Were you surprised when Sandra Bullock won the Best Actress award at the Oscars on Sunday night? I was. It seemed like Meryl Streep was a sure thing. I was at an Oscar party with friends and I wasn’t the only one who didn’t see that one coming.
I noticed another interesting thing at Sunday night’s ceremony. Actors who had worked with the Best Actor and Best Actress nominees came out on stage to speak about their experiences working with the contenders. Some of the speeches were heartfelt and warm and some sounded like the Oscar writers had struggled to find something nice to say about the person in question. The actors reading from the teleprompter at times seemed like they were straining to find some truth in what they were saying about actors who were supposedly not just their co-workers but their friends.
But Michelle Pfeiffer’s words about co-star Jeff Bridges (in The Fabulous Baker Boys) were so heartfelt and real that if she was reading from a teleprompter I couldn’t tell. She genuinely loved him as a friend and had great memories of their time working together. And, as many articles reported, he was a big favorite to win the Academy Award at least partly because everyone in Hollywood loves him. The same is true of Sandra Bullock, or Sandy, as everyone in the industry calls her. She has that relaxed down home charm that seems to be her true personality, it’s not just something she wears as a public persona.
I saw The Blind Side and while I thought she was great in it I don’t necessarily think she was the best actress in a film in 2009. But I can definitely get behind rewarding people for being nice.
Research has shown what we all know: that people would rather work with people they like and can get along with easily and they hire people they like a great deal more often than someone who may be more qualified for the job but whom they don’t like as much.

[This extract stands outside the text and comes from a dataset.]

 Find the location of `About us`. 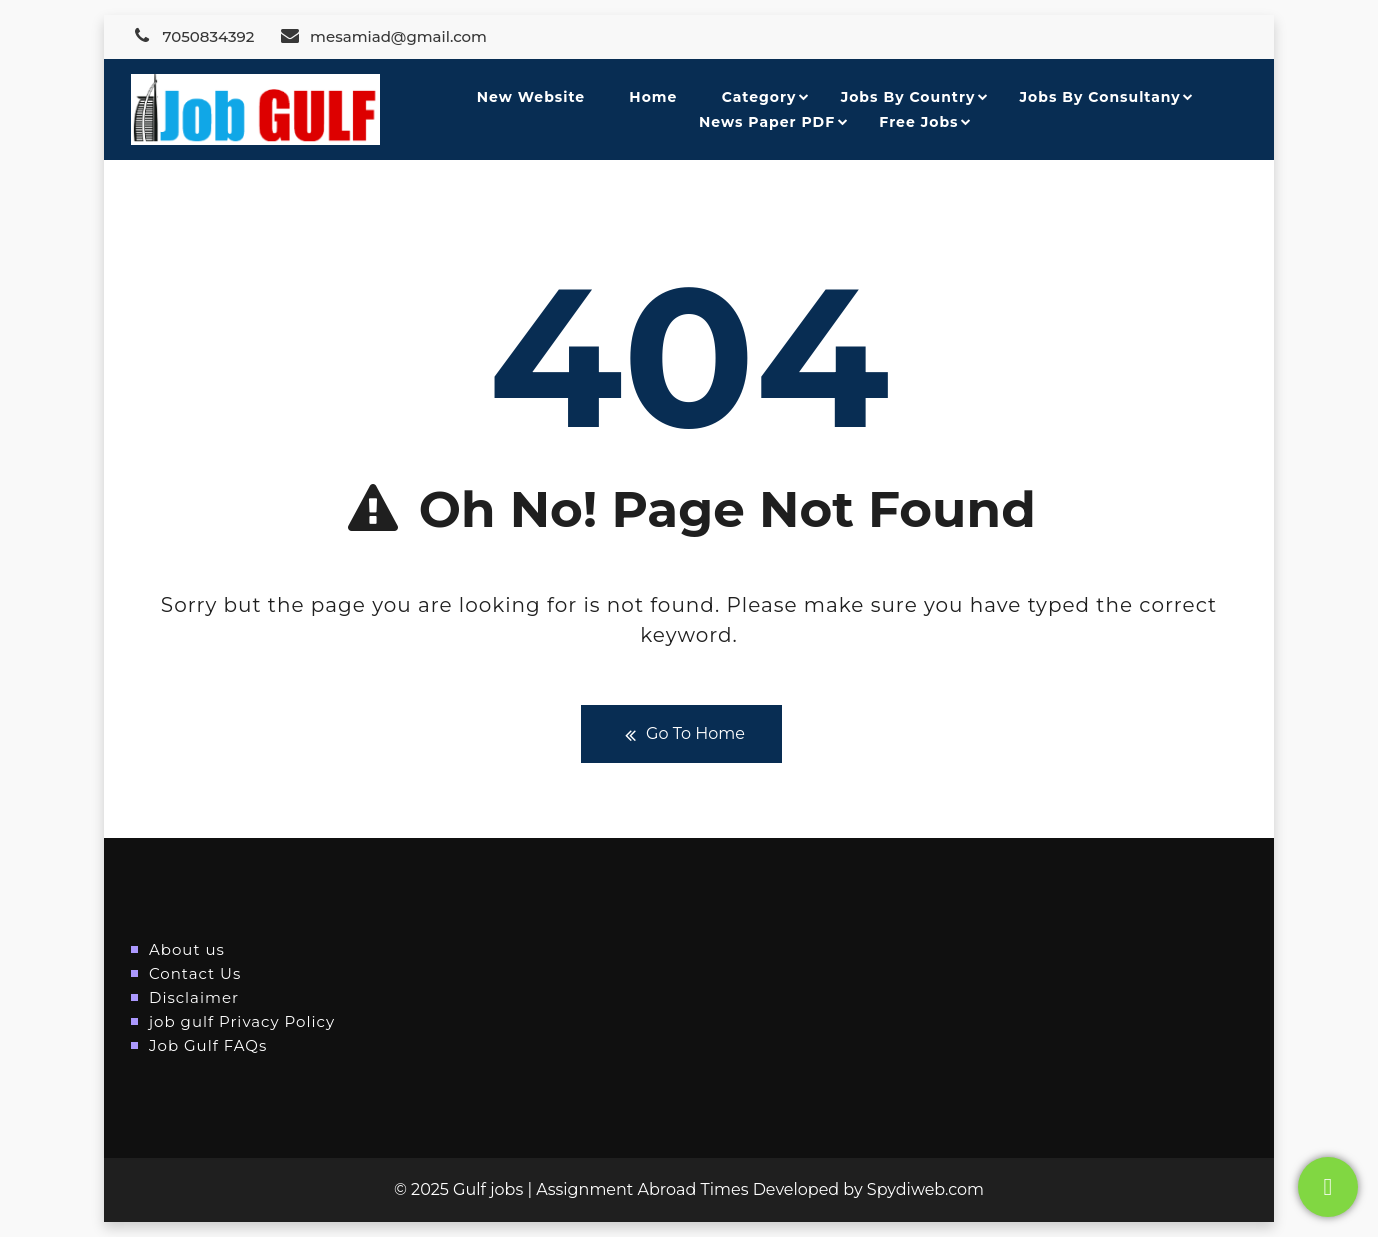

About us is located at coordinates (187, 949).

And if you’re not thinking that being nice is nice for all, witness James “King of the World” Cameron. When he won the Oscar for Titanic years ago people were a little put off by his announcement that he was “The King of the World”. I think that since that was a line from his award winning film and he’d just won a very prestigious award in front of the entire world that was not really such an egregious display of ego but was interpreted as such because of the way people knew him personally. It is apparently widely believed in Hollywood that James Cameron may well be the biggest jerk in a business full of egotistical and entitled jerks. That’s saying a lot. People seem to think he’s a talented filmmaker, even a genius in some cases, but they don’t seem to like him. And I think it might well have been borne out when he lost the Best Director and Best Film prizes to his ex-wife, Kathryn Bigelow.
Please note that I think that Kathryn Bigelow is a fantastic director and very deserving of the awards she won last night and not just because it was about time a woman was recognized as the Best Director, but because she really was great. But I think there might have been a bit of an effort to stick it to James, to take him down a peg by some people who may have sat over their ballots and thought to themselves, “Hmmm, Avatar is great, but James is a douche. Here ya go, Jim!” And then they voted for any of the other nominees.
It has long been my belief that we should all be nice to everyone because that’s how we’d all like to be treated, and nothing is really as hard to swallow as someone who’s not nice to us, especially if we feel like we’ve done nothing to deserve rudeness. Plus, being nice is just the right thing to do. And if we should get rewarded for doing what we should do anyway, then all the better.